§ **WHAT THE EXERCISE ASKS**:
Search the data for the string "largest" and copy each line in which it appears.

--- INFORMATION PROVIDED Enclosed Below ---

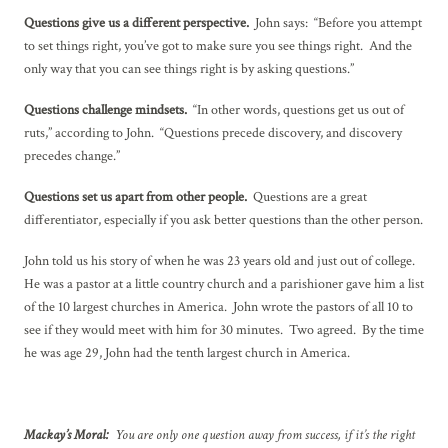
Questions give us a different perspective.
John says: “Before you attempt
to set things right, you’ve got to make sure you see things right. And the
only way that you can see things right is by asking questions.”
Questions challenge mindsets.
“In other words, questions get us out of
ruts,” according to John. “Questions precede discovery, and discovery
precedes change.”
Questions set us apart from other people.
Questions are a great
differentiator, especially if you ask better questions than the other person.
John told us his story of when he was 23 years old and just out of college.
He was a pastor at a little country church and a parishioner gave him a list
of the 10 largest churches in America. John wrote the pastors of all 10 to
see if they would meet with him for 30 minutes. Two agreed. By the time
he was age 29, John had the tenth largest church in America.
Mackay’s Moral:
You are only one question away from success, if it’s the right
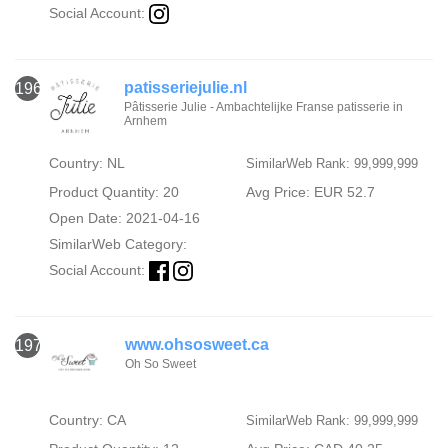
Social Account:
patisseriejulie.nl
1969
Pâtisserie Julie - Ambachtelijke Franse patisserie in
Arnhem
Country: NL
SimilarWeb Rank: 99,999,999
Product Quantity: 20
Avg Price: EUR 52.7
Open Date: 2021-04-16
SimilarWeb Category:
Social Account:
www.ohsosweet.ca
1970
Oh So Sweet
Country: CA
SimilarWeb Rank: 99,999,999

--- End of Enclosed INFORMATION PROVIDED ---
--- INFORMATION PROVIDED Enclosed Below ---

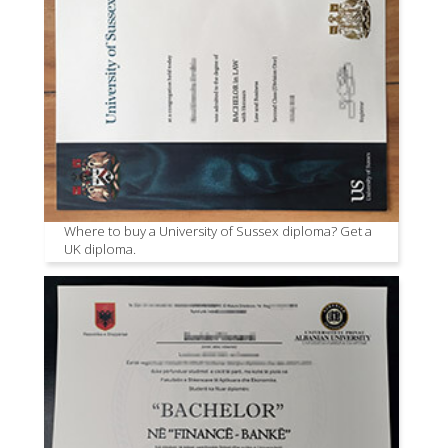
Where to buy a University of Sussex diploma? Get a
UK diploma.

--- End of Enclosed INFORMATION PROVIDED ---

§ **RESULT**:
of the 10 largest churches in America. John wrote the pastors of all 10 to
he was age 29, John had the tenth largest church in America.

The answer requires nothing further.